Briefing Notes, 23 September 2008

This is a summary of what was said by UNHCR spokesperson William Spindler to whom quoted text may be attributed at the press briefing, on 23 September 2008, at the Palais des Nations in Geneva.

UNHCR welcomes a decision by the United Arab Emirates (UAE) to resolve the situation of thousands of stateless people. Earlier this month, the Ministry of Interior announced the launch of a two-month campaign for the registration of the country's stateless population referred to as the Bidoon and the establishment of four registration centres in the emirates of Abu Dhabi, Dubai, Sharjah and Ajman. At the registration centres, applicants fill out detailed forms explaining why they should be granted the UAE nationality. The authorities will make a final decision about naturalization and granting citizenship after extensive scrutiny of the application. The registration centres will continue to accept applications for registration till the end of October.

We are encouraged to see the high level of interest among the stateless population as shown by the number of application forms distributed in the first day of registration and the media awareness campaign carried by the government of the UAE to encourage registration. We also welcome the statements of the country's leadership who have expressed UAE's commitment to resolve the problem of statelessness. UNHCR is keen to see a positive outcome for this process. We have recommended additional steps to address statelessness and encourage a process that meets international standards. We hope that a successful resolution of this issue in the UAE will encourage other countries in the region to follow suit in addressing the problem of statelessness.

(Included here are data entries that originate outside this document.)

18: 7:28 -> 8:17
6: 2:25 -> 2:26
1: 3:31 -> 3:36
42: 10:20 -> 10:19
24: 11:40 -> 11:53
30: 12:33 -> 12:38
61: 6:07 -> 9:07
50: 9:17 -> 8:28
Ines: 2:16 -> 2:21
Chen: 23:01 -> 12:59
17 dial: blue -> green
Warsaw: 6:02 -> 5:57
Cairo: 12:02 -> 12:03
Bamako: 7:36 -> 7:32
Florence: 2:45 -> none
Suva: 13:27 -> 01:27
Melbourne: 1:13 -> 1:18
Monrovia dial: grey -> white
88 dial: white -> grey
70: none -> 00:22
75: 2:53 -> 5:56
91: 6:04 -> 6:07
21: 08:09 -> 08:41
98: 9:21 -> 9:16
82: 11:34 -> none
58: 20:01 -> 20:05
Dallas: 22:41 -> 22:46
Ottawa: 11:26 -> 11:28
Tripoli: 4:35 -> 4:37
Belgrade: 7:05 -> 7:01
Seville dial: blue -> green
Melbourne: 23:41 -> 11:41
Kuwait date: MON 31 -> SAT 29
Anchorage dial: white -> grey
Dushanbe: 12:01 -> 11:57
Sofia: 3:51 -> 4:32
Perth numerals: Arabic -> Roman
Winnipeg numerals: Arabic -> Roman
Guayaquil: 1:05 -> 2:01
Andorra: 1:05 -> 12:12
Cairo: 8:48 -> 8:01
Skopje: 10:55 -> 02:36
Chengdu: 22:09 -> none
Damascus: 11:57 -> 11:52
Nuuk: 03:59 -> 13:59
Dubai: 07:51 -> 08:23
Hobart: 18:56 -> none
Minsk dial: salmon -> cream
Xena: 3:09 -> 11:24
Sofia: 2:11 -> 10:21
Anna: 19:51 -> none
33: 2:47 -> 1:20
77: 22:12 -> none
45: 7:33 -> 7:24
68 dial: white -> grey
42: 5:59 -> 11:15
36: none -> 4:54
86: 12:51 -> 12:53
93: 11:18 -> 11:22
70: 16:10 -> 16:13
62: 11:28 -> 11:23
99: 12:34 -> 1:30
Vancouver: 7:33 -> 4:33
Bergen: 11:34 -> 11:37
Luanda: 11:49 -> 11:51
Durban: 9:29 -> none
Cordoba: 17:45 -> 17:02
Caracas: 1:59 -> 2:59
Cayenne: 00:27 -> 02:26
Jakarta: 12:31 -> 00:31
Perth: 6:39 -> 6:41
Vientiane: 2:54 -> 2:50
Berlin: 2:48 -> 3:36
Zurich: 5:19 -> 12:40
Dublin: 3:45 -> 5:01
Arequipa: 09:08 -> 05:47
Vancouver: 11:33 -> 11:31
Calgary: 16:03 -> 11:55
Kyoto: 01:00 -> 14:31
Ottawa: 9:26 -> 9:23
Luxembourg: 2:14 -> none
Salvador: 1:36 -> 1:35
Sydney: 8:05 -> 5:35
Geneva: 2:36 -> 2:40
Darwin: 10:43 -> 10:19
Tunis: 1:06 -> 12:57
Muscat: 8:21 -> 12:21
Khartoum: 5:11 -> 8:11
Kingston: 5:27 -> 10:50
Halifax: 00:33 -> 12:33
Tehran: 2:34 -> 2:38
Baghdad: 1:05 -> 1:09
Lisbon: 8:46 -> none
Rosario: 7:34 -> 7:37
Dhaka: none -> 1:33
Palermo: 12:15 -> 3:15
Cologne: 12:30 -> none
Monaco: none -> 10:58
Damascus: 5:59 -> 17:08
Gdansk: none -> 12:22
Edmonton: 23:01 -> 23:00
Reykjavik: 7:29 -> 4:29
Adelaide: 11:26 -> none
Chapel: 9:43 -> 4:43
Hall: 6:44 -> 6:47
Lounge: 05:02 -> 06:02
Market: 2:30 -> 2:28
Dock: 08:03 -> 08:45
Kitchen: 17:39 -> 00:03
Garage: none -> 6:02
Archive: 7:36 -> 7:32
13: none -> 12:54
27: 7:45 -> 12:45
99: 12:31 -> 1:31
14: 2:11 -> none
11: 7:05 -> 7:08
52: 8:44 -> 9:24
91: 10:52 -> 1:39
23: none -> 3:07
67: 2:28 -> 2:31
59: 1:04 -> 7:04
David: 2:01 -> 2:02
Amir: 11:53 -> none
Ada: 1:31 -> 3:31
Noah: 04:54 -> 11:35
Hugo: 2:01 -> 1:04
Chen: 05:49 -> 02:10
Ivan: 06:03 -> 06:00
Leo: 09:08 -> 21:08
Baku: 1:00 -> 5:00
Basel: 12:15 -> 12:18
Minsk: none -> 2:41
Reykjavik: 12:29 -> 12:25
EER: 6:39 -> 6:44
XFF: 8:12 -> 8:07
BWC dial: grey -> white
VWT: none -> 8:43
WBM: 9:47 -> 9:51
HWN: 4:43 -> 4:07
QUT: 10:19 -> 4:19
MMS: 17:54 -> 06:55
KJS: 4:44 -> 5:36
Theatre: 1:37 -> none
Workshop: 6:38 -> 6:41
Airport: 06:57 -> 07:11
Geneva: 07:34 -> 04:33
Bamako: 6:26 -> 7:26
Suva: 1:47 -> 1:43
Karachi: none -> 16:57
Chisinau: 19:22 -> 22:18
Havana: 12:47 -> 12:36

There are thousands of stateless people living in different parts of the Middle East. When state boundaries were established and the Gulf states were formed, some countries used tribal affiliations rather than borders to determine citizenship. As a result, thousands of people were left out and ended up without the nationality of any state. Without nationality, stateless people in are often unable to travel or gain access to the full range of public services, including education, that are available to citizens. Children of stateless people are also born stateless.

In 2006, the government issued directives aimed at finding solutions for 10,000 registered stateless people, resulting in the naturalization of a first group of close to 1,300 people.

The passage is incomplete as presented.